The number of people across Europe identified as being victims of human trafficking rose by almost half between 2015 and 2018, according to the latest annual report from the Council of Europe’s Group of Experts on Action against Trafficking in Human Beings (GRETA).
According to information provided by the authorities in the 47 countries bound by the Council of Europe’s Anti-trafficking Convention, 15,310 people were identified as victims of human trafficking in 2018, compared to 10,598 identified victims in 2015.
“Different countries count victims of human trafficking in different ways, but the available data suggest there has been a considerable increase in the number of people identified as victims of this horrendous crime,” said GRETA President Davor Derenčinović.
“The hidden nature of human trafficking and the fact that we have found problems with the identification process in many countries suggest that the real number of victims may actually be much higher.
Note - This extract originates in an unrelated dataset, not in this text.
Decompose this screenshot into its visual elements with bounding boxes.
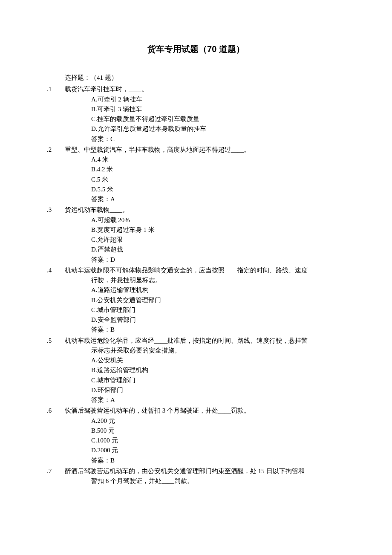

It is crucial that the relevant authorities step up their efforts to tackle human trafficking and to provide the assistance and support that victims are legally entitled to.”
Today’s report reviews the implementation of the Council of Europe Convention on Action against Trafficking in Human Beings (CETS n° 197) by the countries concerned, 10 years after the Convention’s entry into force, on the basis of the second evaluation round reports drawn up by GRETA.
The report highlights the identification of child victims of trafficking and the assistance measures which are provided to child victims as the two biggest gaps in the implementation of the Convention.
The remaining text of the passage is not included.